他沉稳接过,指尖发力震开火漆,展开信纸。
目光扫过,李牧云那山崩于前不变色的脸上,第一次显出剧烈波动。
捏信的手指猛地收紧,指节发白,信纸被攥皱。
锐利的眼眸瞳孔骤缩,仿佛被重击。
震惊、痛惜、悲凉交织的情绪,瞬间淹没了他。
书房死寂,只余李牧云加重的呼吸。
“大帅?”
亲卫统领感到窒息般的压力,担忧抬头。
李牧云没回答。
他闭上眼,再睁开时,眼底波澜已压下,只剩深沉的痛。
他松开手,信纸飘落沙盘边缘,声音低沉沙哑:
“宇文……文渊公……死了。
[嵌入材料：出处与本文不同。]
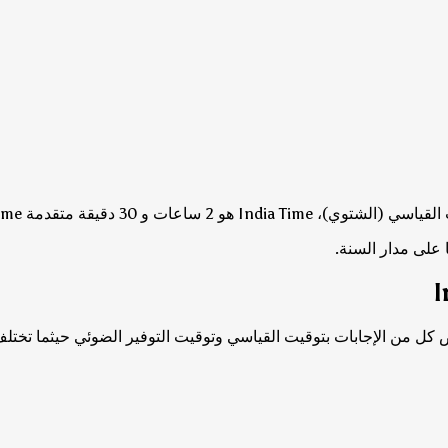
India Time هو 2 ساعات و 30 دقيقة متقدمة Moscow Time.
 على مدار السنة.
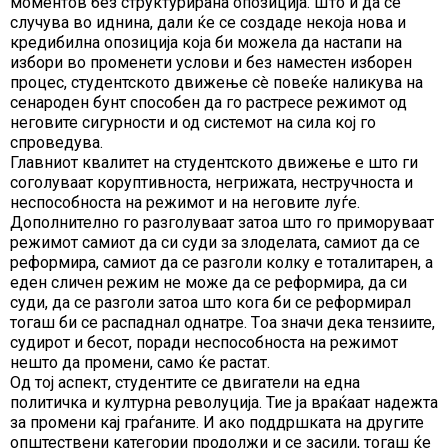
моментов без структурирана опозиција. Што и да се
случува во иднина, дали ќе се создаде некоја нова и
кредибилна опозиција која би можела да настапи на
избори во променети услови и без наместен изборен
процес, студентското движење сè повеќе наликува на
сенароден бунт способен да го растресе режимот од
неговите сигурности и од системот на сила кој го
спроведува.
Главниот квалитет на студентското движење е што ги
соголуваат коруптивноста, негрижата, нестручноста и
неспособноста на режимот и на неговите луѓе.
Дополнително го разголуваат затоа што го приморуваат
режимот самиот да си суди за злоделата, самиот да се
реформира, самиот да се разголи колку е тоталитарен, а
еден сличен режим не може да се реформира, да си
суди, да се разголи затоа што кога би се реформирал
тогаш би се распаднал однатре. Тoa значи дека тензиите,
судирот и бесот, поради неспособноста на режимот
нешто да промени, само ќе растат.
Од тој аспект, студентите се двигатели на една
политичка и културна револуција. Тие ја враќаат надежта
за промени кај граѓаните. И ако поддршката на другите
општествени категории продолжи и се засили, тогаш ќе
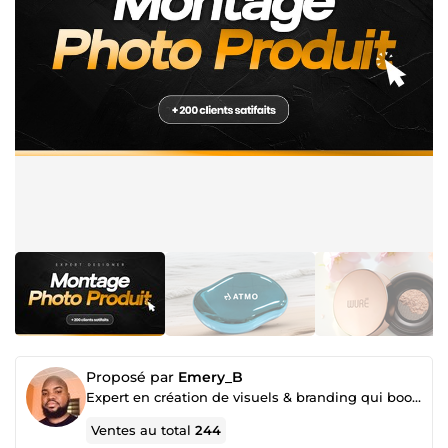
Proposé par
Emery_B
Expert en création de visuels & branding qui boostent vos ventes 🚀
Ventes au total
244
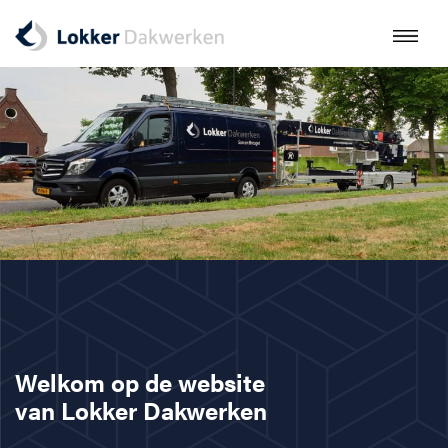
Welkom op de website
van Lokker Dakwerken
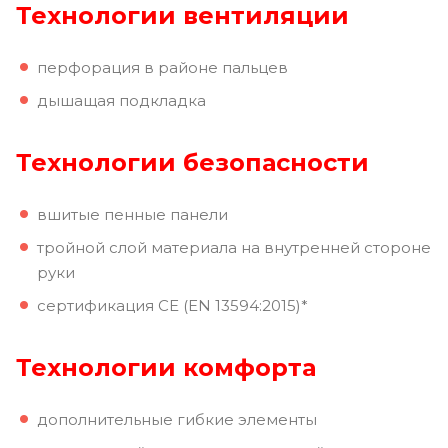
Технологии вентиляции
перфорация в районе пальцев
дышащая подкладка
Технологии безопасности
вшитые пенные панели
тройной слой материала на внутренней стороне
руки
сертификация CE (EN 13594:2015)*
Технологии комфорта
дополнительные гибкие элементы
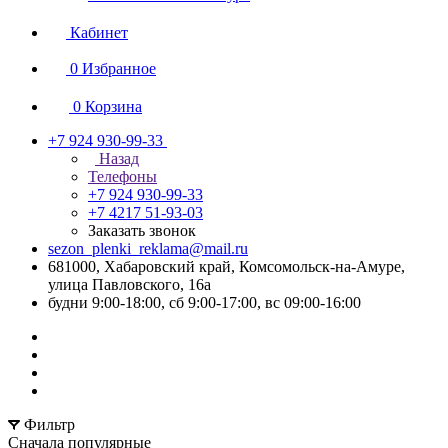
Кабинет
0
Избранное
0
Корзина
+7 924 930-99-33
Назад
Телефоны
+7 924 930-99-33
+7 4217 51-93-03
Заказать звонок
sezon_plenki_reklama@mail.ru
681000, Хабаровский край, Комсомольск-на-Амуре,
улица Павловского, 16а
будни 9:00-18:00, сб 9:00-17:00, вс 09:00-16:00
Фильтр
Сначала популярные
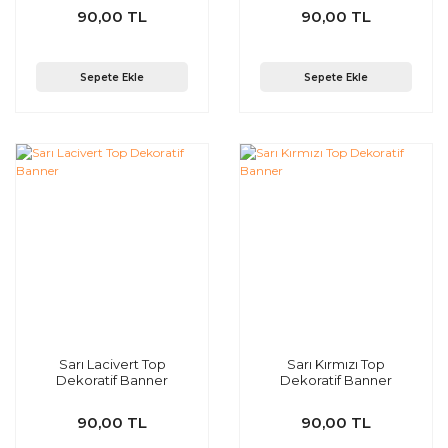
90,00 TL
90,00 TL
Sepete Ekle
Sepete Ekle
Sarı Lacivert Top
Sarı Kırmızı Top
Dekoratif Banner
Dekoratif Banner
90,00 TL
90,00 TL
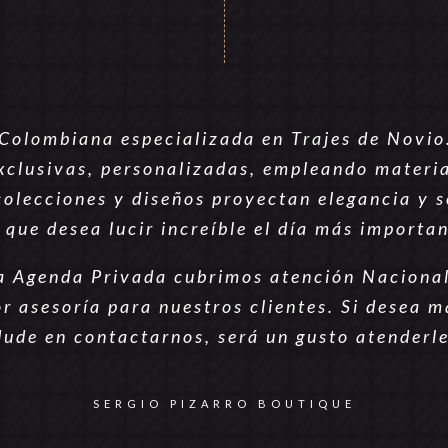
Colombiana especializada en Trajes de Novio
xclusivas, personalizadas, empleando materia
olecciones y diseños proyectan elegancia y s
que desea lucir increíble el día más importan
a Agenda Privada cubrimos atención Nacional 
r asesoría para nuestros clientes. Si desea 
dude en contactarnos, será un gusto atenderle
SERGIO PIZARRO BOUTIQUE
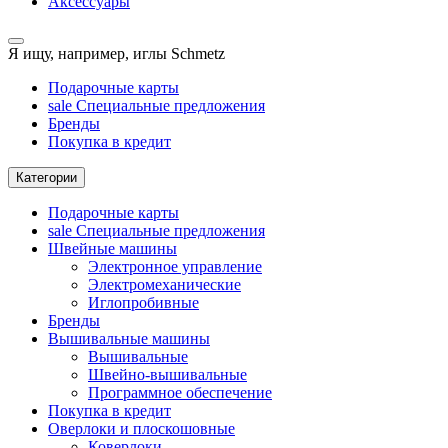
Аксессуары
Я ищу, например,
иглы Schmetz
Подарочные карты
sale
Специальные предложения
Бренды
Покупка в кредит
Категории
Подарочные карты
sale
Специальные предложения
Швейные машины
Электронное управление
Электромеханические
Иглопробивные
Бренды
Вышивальные машины
Вышивальные
Швейно-вышивальные
Программное обеспечение
Покупка в кредит
Оверлоки и плоскошовные
Коверлоки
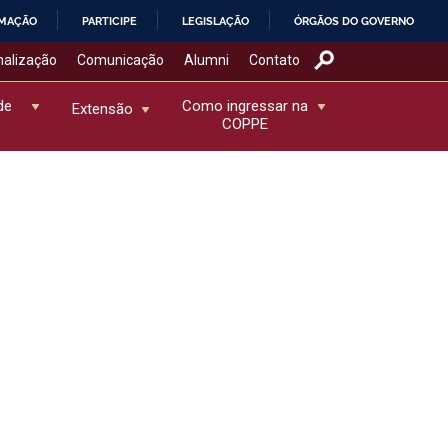
RMAÇÃO
PARTICIPE
LEGISLAÇÃO
ÓRGÃOS DO GOVERNO
nalização
Comunicação
Alumni
Contato
de
Como ingressar na
Extensão
COPPE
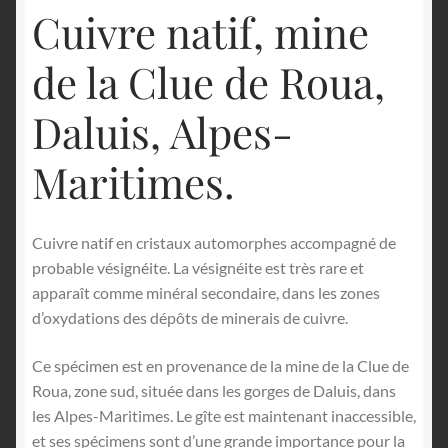
Cuivre natif, mine
de la Clue de Roua,
Daluis, Alpes-
Maritimes.
Cuivre natif en cristaux automorphes accompagné de
probable vésignéite. La vésignéite est très rare et
apparaît comme minéral secondaire, dans les zones
d’oxydations des dépôts de minerais de cuivre.
Ce spécimen est en provenance de la mine de la Clue de
Roua, zone sud, située dans les gorges de Daluis, dans
les Alpes-Maritimes. Le gîte est maintenant inaccessible,
et ses spécimens sont d’une grande importance pour la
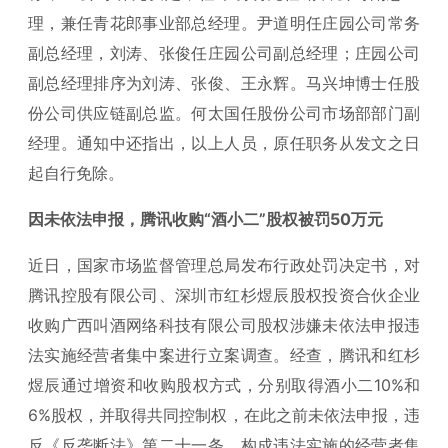
理，兼任青花郎事业部总经理。尹道明任庄园公司常务
副总经理，刘涛、张俊任庄园公司副总经理；庄园公司
副总经理排序为刘涛、张俊、王永辉。马兴坤博士任股
份公司供应链副总监。何太国任股份公司市场部部门副
经理。通知中还指出，以上人员，原任职务从发文之日
起自行免除。
因未依法申报，腾讯收购“酒小二”股权被罚50万元
近日，国家市场监督管理总局发布行政处罚决定书，对
腾讯控股有限公司、深圳市红杉煜辰股权投资合伙企业
收购广西叫酒网络科技有限公司股权涉嫌未依法申报违
法实施经营者集中案进行立案调查。经查，腾讯和红杉
煜辰通过增资和收购股权方式，分别取得酒小二10%和
6%股权，并取得共同控制权，在此之前未依法申报，违
反《反垄断法》第二十一条，构成违法实施的经营者集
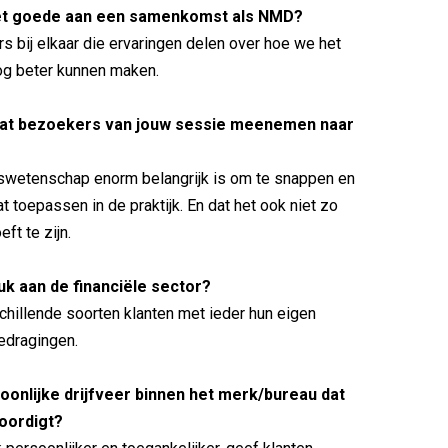
het goede aan een samenkomst als NMD?
s bij elkaar die ervaringen delen over hoe we het
og beter kunnen maken.
dat bezoekers van jouw sessie meenemen naar
swetenschap enorm belangrijk is om te snappen en
t toepassen in de praktijk. En dat het ook niet zo
ft te zijn.
euk aan de financiële sector?
chillende soorten klanten met ieder hun eigen
gedragingen.
soonlijke drijfveer binnen het merk/bureau dat
oordigt?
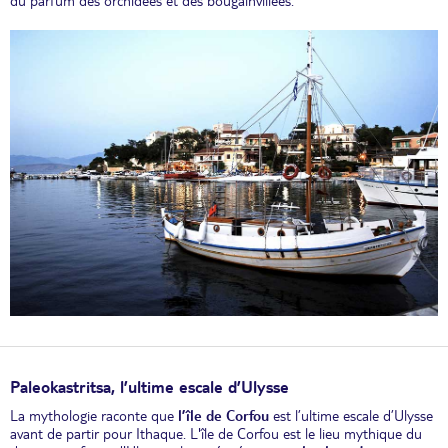
du parfum des orchidées et des bougainvillées.
Paleokastritsa, l’ultime escale d’Ulysse
La mythologie raconte que
l’île de Corfou
est l’ultime escale d’Ulysse
avant de partir pour Ithaque. L'île de Corfou est le lieu mythique du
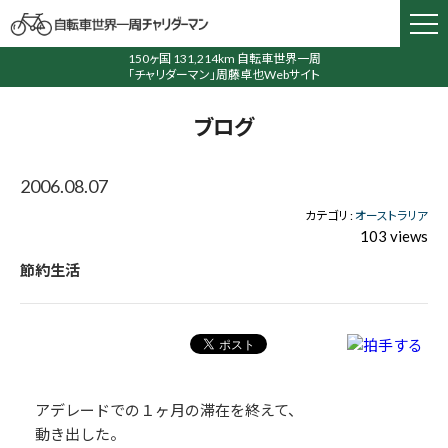
150ヶ国 131,214km 自転車世界一周
「チャリダーマン」周藤卓也Webサイト
ブログ
2006.08.07
カテゴリ :
オーストラリア
103 views
節約生活
アデレードでの１ヶ月の滞在を終えて、
動き出した。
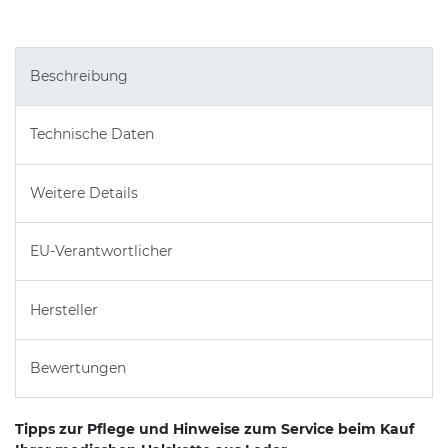
Beschreibung
Technische Daten
Weitere Details
EU-Verantwortlicher
Hersteller
Bewertungen
Tipps zur Pflege und Hinweise zum Service beim Kauf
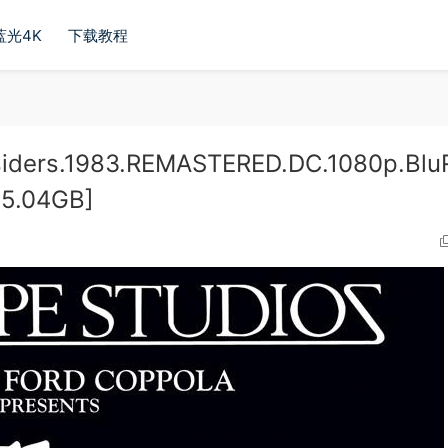
蓝光4K
下载教程
s.1983.REMASTERED.DC.1080p.Blu
45.04GB]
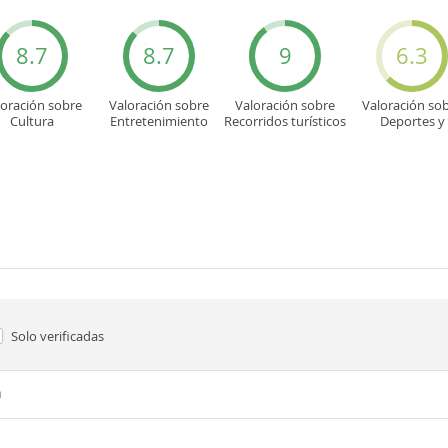
8.7
8.7
9
6.3
loración sobre
Valoración sobre
Valoración sobre
Valoración so
Cultura
Entretenimiento
Recorridos turísticos
Deportes y
aventuras
Solo verificadas
n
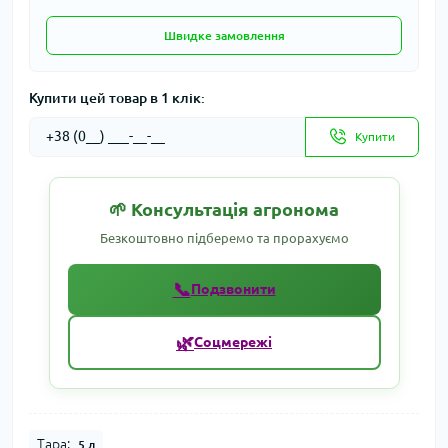
Швидке замовлення
Купити цей товар в 1 клік:
Купити
🌱 Консультація агронома
Безкоштовно підберемо та прорахуємо
📞
Подзвонити
🌿
Соцмережі
Тара:
5 л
”
“什么?!”
亲卫统领失声,难以置信。
太傅宇文普,竟死了?
“在荒州英烈祠……遇害。”
李牧云声音微哑,起身走到窗边,背对亲卫,望向北方。
窗外是灵州城墙和连绵军营,五十万大军守南疆,却护不住北疆故人。
这时,沉重脚步声,伴着灼热气息传来。
来人魁梧如铁塔,赤甲仿佛有热浪流动。
他浓眉虎目,正是燕蓟八虎将之首、燕蓟第一神将,“天穹武极”吕御天。
“大帅!加急……”
吕御天进门见李牧云背影,话头顿住。
他嗅到书房压抑的悲恸,看到沙盘上的信纸,浓眉一拧,大步上前抓起信纸。
“宇文老头……死了?”吕御天虎目圆睁,惊愕后是冲天怒火,“谁干的?!荒州杂碎?!老子这就去剁了对方的狗头。”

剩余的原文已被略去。